_Exercise brief_.
With the pictures left out, write out exactly the lines of the listing below that run from the line with "potential S-1 submission, which" through the line with "Peach Lewd Art in Our Store".
.....
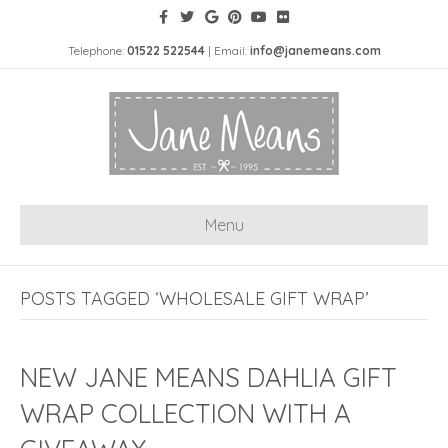
Telephone:
01522 522544
| Email:
info@janemeans.com
Menu
POSTS TAGGED ‘WHOLESALE GIFT WRAP’
NEW JANE MEANS DAHLIA GIFT
WRAP COLLECTION WITH A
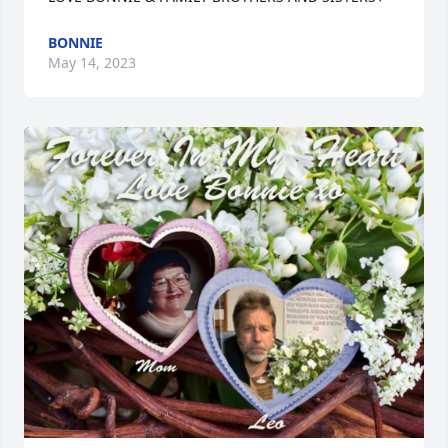
BONNIE
May 14, 2023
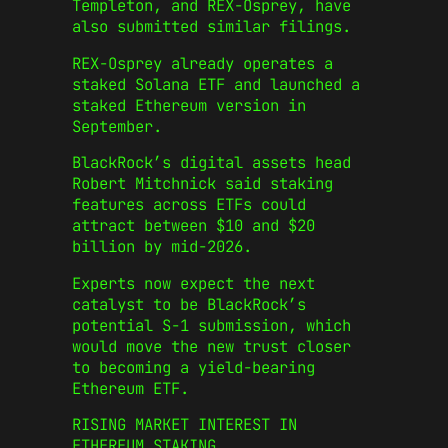
Templeton, and REX-Osprey, have
also submitted similar filings.
REX-Osprey already operates a
staked Solana ETF and launched a
staked Ethereum version in
September.
BlackRock’s digital assets head
Robert Mitchnick said staking
features across ETFs could
attract between $10 and $20
billion by mid-2026.
Experts now expect the next
catalyst to be BlackRock’s
potential S-1 submission, which
would move the new trust closer
to becoming a yield-bearing
Ethereum ETF.
RISING MARKET INTEREST IN
ETHEREUM STAKING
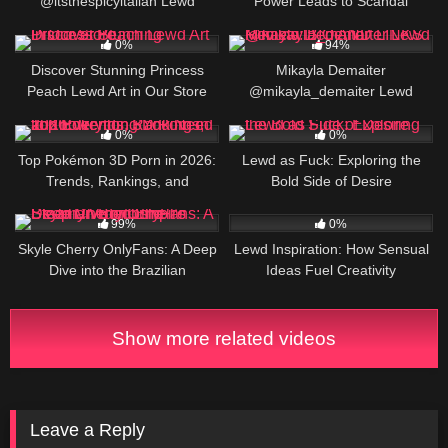
@itsthespicyitalian Lewd
Power Leads to Scandal
Review: Italy’s OF Adult Creator,
3
750K
BIO AND LINKS
0%
94%
Discover Stunning Princess
Mikayla Demaiter
Peach Lewd Art in Our Store
@mikayla_demaiter Lewd
Review: BIO AND LINKS
11
4
0%
0%
Top Pokémon 3D Porn in 2026:
Lewd as Fuck: Exploring the
Trends, Rankings, and
Bold Side of Desire
Everything You Need to Know
357K
2
99%
0%
Skyle Cherry OnlyFans: A Deep
Lewd Inspiration: How Sensual
Dive into the Brazilian
Ideas Fuel Creativity
Bombshell’s Steamy Video
Empire
Show more related videos
Leave a Reply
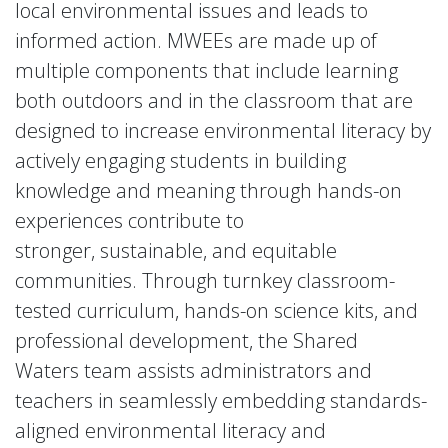
local environmental issues and leads to
informed action. MWEEs are made up of
multiple components that include learning
both outdoors and in the classroom that are
designed to increase environmental literacy by
actively engaging students in building
knowledge and meaning through hands-on
experiences contribute to
stronger, sustainable, and equitable
communities. Through turnkey classroom-
tested curriculum, hands-on science kits, and
professional development, the Shared
Waters team assists administrators and
teachers in seamlessly embedding standards-
aligned environmental literacy and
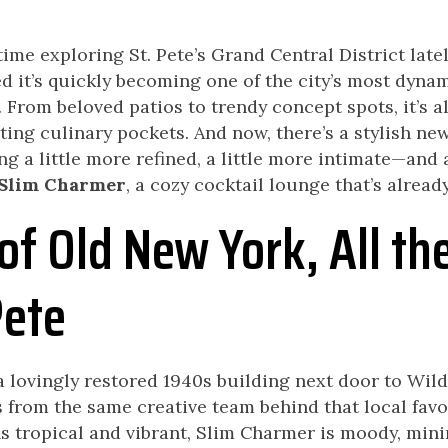
time exploring St. Pete’s Grand Central District latel
d it’s quickly becoming one of the city’s most dyna
From beloved patios to trendy concept spots, it’s al
iting culinary pockets. And now, there’s a stylish ne
g a little more refined, a little more intimate—and 
Slim Charmer
, a cozy cocktail lounge that’s alread
of Old New York, All th
Pete
 lovingly restored 1940s building next door to Wild
rom the same creative team behind that local favor
s tropical and vibrant, Slim Charmer is moody, mini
.....
_Completed task_.
potential S-1 submission, which
would move the new trust closer
to becoming a yield-bearing
Ethereum ETF.
RISING MARKET INTEREST IN
ETHEREUM STAKING
@itsthespicyitalian Lewd
Power Leads to Scandal
Review: Italy’s OF Adult Creator,
3
750K
BIO AND LINKS
0%
94%
Discover Stunning Princess
Mikayla Demaiter
Peach Lewd Art in Our Store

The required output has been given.